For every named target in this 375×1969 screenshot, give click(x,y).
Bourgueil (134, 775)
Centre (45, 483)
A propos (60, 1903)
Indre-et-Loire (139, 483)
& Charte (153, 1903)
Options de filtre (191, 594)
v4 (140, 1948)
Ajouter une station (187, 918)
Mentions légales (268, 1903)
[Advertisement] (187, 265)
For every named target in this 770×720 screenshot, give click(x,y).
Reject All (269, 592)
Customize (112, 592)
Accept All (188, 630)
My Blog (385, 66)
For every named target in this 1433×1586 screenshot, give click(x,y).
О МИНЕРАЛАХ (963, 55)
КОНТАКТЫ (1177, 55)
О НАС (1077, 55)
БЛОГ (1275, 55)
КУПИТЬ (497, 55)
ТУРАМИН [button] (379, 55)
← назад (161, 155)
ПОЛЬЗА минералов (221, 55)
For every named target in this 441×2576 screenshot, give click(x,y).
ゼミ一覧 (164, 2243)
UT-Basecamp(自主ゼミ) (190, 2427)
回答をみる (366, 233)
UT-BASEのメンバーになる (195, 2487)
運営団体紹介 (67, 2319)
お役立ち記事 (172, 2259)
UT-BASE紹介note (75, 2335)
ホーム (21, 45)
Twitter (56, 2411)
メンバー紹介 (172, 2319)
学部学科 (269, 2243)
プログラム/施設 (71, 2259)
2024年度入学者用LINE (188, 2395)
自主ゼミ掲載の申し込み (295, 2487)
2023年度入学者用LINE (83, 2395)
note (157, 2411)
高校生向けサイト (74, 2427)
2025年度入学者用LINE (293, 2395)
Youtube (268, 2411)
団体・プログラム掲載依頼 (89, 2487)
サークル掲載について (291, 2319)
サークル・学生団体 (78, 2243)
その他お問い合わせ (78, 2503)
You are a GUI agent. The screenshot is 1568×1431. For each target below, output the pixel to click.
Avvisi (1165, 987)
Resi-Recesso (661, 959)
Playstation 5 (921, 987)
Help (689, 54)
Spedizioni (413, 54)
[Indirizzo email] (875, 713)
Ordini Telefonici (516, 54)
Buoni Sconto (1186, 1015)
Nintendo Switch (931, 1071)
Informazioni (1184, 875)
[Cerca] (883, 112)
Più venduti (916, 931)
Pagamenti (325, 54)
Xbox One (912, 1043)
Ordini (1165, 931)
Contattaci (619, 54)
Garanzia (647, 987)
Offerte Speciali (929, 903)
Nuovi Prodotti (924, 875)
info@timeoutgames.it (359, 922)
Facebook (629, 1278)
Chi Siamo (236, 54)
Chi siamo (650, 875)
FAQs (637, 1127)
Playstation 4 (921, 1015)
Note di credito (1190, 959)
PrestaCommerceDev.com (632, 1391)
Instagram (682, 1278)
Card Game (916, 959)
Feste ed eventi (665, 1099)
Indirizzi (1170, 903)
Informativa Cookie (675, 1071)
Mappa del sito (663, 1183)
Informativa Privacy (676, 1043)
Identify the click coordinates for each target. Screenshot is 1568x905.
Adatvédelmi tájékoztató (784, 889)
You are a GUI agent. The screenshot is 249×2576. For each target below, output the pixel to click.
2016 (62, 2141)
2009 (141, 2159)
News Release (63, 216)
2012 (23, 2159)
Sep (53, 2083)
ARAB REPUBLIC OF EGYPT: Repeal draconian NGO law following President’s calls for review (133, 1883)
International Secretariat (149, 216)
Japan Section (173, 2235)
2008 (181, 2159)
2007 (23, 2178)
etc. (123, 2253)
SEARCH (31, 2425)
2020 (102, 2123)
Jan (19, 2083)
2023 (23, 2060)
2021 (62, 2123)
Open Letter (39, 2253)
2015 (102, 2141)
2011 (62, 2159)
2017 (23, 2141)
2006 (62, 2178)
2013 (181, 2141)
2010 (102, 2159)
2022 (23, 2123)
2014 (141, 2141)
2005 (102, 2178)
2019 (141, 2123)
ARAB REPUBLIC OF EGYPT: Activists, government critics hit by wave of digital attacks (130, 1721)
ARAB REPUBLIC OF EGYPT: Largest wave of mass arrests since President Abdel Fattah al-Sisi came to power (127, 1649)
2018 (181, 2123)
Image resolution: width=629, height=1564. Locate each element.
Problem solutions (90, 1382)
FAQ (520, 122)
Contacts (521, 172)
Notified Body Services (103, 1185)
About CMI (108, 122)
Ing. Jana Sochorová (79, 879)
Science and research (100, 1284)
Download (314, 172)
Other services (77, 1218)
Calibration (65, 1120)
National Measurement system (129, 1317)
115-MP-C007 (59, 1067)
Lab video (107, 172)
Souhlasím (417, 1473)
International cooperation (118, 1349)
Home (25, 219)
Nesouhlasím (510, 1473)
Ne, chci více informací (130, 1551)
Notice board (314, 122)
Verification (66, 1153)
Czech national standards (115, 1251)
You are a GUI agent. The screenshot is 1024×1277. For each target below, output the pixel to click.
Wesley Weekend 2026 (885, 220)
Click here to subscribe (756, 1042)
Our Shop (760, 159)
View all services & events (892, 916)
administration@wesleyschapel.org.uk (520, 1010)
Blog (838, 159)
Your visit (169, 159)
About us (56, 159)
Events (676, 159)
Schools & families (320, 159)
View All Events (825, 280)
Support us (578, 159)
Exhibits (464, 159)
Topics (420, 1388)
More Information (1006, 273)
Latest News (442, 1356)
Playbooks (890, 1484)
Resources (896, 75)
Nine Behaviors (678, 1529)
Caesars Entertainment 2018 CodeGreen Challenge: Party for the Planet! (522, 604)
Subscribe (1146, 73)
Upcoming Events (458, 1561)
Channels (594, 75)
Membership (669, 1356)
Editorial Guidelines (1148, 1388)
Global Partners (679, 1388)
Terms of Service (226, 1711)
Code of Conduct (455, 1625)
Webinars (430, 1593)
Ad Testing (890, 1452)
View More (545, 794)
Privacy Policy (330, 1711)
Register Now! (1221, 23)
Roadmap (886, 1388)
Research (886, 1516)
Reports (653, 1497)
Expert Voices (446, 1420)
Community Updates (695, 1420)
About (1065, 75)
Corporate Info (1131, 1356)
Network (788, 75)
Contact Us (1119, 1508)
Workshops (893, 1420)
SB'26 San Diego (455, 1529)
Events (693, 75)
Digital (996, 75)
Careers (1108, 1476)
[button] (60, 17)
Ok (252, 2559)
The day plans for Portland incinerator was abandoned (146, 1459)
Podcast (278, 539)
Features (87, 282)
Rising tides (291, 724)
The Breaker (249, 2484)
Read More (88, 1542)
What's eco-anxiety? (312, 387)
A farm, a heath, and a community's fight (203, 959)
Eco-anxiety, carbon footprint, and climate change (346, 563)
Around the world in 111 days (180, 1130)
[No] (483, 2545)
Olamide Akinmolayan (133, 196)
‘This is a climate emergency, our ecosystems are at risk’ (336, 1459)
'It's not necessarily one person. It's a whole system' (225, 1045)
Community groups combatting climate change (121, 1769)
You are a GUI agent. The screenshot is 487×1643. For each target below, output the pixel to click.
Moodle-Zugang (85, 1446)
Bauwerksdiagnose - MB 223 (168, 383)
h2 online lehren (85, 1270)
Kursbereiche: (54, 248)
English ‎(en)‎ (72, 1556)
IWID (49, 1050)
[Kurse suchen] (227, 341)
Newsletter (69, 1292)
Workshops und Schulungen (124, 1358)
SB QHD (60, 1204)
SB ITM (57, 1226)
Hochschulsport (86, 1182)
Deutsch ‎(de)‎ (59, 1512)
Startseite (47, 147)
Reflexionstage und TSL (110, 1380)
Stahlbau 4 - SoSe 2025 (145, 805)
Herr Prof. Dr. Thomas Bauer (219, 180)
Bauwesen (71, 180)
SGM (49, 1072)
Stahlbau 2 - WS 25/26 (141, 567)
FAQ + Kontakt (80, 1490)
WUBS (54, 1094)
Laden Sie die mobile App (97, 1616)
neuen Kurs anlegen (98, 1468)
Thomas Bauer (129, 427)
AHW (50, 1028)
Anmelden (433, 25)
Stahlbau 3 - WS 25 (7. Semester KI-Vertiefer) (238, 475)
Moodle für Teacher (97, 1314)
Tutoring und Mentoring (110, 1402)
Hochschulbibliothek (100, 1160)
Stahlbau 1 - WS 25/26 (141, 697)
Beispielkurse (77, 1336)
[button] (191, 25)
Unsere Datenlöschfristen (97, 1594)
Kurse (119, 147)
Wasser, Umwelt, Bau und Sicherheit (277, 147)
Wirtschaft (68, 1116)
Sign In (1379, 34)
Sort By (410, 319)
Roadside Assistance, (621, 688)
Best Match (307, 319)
============
_WHAT THE EXERCISE ASKS_.
Please reply with an exact copy of the lines above, starting at the first and ending at the line that holds "назад (161, 155)".

_OUTPUT OF THE EXERCISE_.
For every named target in this 375×1969 screenshot, give click(x,y).
Bourgueil (134, 775)
Centre (45, 483)
A propos (60, 1903)
Indre-et-Loire (139, 483)
& Charte (153, 1903)
Options de filtre (191, 594)
v4 (140, 1948)
Ajouter une station (187, 918)
Mentions légales (268, 1903)
[Advertisement] (187, 265)
For every named target in this 770×720 screenshot, give click(x,y).
Reject All (269, 592)
Customize (112, 592)
Accept All (188, 630)
My Blog (385, 66)
For every named target in this 1433×1586 screenshot, give click(x,y).
О МИНЕРАЛАХ (963, 55)
КОНТАКТЫ (1177, 55)
О НАС (1077, 55)
БЛОГ (1275, 55)
КУПИТЬ (497, 55)
ТУРАМИН [button] (379, 55)
← назад (161, 155)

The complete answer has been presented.